Collection entries
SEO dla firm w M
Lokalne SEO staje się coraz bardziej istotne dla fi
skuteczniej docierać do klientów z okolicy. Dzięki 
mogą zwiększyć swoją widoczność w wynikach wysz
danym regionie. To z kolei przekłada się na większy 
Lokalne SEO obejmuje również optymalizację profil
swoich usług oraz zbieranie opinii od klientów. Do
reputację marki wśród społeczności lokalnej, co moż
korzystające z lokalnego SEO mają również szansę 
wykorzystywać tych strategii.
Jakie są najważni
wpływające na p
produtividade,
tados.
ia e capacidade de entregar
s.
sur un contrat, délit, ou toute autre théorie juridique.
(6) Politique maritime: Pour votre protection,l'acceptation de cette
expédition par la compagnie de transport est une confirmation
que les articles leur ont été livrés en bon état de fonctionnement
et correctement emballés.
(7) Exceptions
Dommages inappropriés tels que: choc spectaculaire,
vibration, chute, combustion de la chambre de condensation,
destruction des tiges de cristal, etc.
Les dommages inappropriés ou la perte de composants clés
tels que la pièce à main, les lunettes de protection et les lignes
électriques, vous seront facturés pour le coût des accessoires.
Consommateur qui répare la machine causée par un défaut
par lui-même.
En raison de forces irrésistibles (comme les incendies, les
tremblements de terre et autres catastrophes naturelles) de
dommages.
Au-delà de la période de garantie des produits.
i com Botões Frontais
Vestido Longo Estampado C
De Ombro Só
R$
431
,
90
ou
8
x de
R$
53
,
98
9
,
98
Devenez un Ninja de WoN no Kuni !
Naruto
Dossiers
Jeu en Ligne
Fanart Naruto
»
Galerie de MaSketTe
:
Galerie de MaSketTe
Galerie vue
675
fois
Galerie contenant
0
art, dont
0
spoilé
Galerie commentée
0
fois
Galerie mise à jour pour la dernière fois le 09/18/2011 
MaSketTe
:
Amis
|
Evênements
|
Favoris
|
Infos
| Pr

...

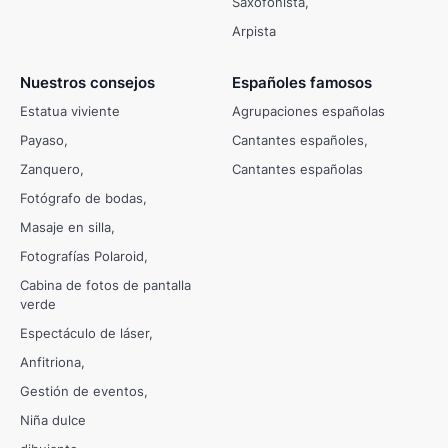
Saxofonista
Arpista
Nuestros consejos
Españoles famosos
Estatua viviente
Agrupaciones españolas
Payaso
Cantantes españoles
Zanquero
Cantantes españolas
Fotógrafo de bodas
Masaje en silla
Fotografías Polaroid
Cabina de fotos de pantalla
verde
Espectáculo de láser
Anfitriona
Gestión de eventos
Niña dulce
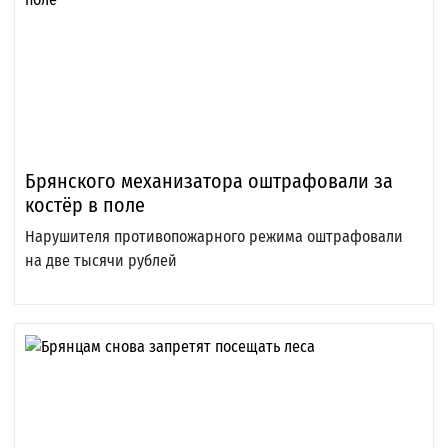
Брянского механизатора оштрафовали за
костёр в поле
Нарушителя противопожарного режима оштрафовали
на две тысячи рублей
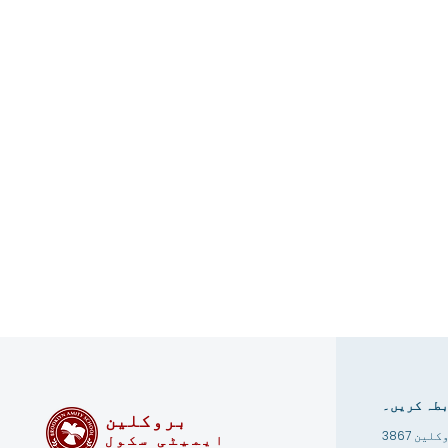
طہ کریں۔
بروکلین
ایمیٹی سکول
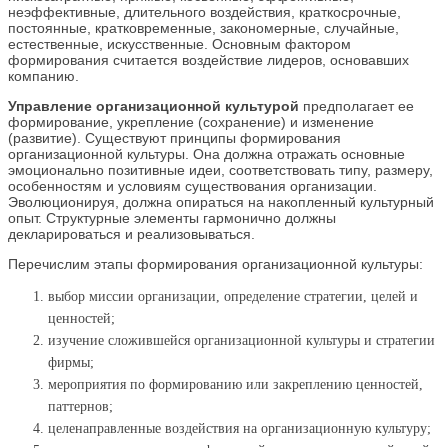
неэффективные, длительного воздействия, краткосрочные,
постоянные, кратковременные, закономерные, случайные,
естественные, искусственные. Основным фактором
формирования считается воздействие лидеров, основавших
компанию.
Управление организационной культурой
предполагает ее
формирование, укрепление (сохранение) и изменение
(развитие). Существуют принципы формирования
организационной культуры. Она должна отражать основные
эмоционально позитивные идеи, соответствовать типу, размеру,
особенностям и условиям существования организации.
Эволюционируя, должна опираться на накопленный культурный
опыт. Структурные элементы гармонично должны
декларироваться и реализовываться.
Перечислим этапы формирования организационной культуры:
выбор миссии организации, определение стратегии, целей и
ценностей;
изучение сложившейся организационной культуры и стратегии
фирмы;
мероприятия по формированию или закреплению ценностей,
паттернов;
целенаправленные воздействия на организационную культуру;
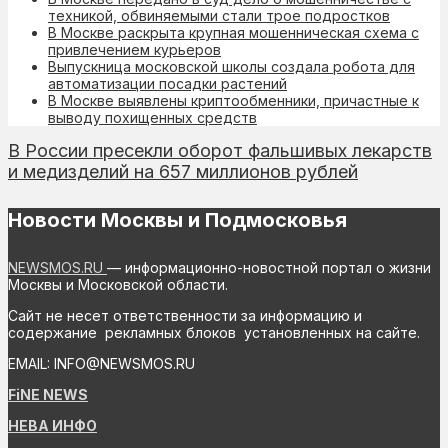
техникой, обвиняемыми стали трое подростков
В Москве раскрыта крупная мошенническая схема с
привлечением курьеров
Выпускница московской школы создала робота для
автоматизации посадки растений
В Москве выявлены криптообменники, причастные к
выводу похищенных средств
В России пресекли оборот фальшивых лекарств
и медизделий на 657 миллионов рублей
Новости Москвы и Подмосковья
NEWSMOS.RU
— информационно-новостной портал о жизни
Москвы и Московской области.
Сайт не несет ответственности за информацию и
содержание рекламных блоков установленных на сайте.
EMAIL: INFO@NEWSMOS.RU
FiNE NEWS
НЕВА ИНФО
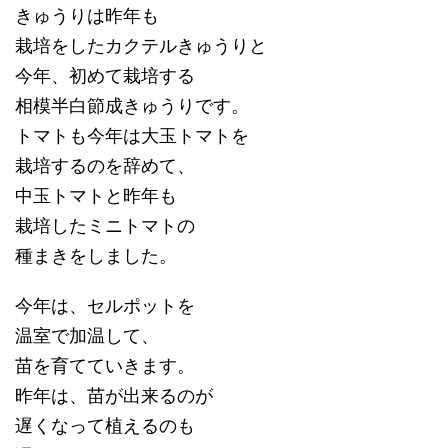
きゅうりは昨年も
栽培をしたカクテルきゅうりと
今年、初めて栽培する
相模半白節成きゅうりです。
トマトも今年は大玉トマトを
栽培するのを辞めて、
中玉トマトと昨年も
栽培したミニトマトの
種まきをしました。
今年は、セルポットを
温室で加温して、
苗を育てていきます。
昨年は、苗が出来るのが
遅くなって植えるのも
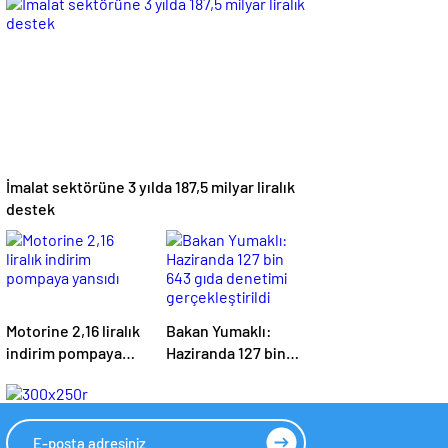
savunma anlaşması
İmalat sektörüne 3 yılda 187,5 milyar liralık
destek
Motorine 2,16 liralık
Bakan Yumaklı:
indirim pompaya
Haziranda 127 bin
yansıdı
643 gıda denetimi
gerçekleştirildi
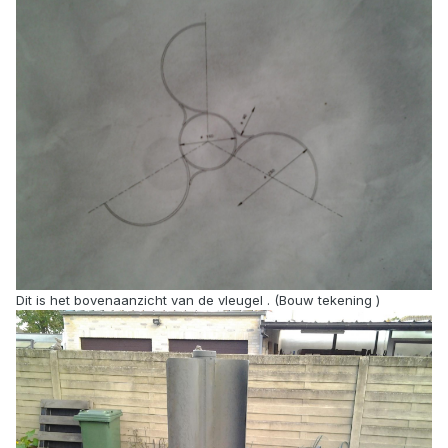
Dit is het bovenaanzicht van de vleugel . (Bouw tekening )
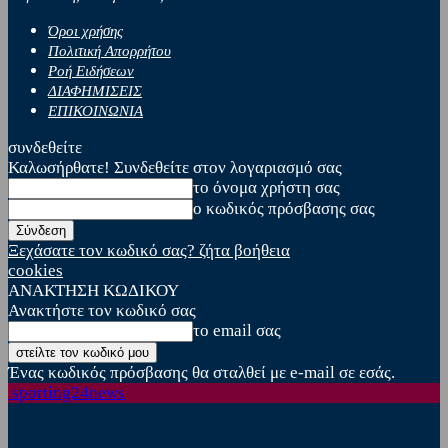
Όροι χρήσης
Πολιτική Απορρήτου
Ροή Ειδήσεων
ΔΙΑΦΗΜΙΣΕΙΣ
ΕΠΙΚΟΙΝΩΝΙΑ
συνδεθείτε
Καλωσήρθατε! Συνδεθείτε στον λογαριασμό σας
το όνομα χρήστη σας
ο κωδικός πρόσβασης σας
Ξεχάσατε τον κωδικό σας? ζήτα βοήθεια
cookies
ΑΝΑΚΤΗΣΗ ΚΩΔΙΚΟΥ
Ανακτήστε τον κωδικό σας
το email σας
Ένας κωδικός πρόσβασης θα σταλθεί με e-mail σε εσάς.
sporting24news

§ WORK ORDER
Your reply should hold nothing but the lines above, from the one containing "Españoles famosos" to the one containing "костёр в поле", reproduced exactly minus the pictures.

§ SOLVED PROBLEM
Españoles famosos
Estatua viviente
Agrupaciones españolas
Payaso
Cantantes españoles
Zanquero
Cantantes españolas
Fotógrafo de bodas
Masaje en silla
Fotografías Polaroid
Cabina de fotos de pantalla
verde
Espectáculo de láser
Anfitriona
Gestión de eventos
Niña dulce
Брянского механизатора оштрафовали за
костёр в поле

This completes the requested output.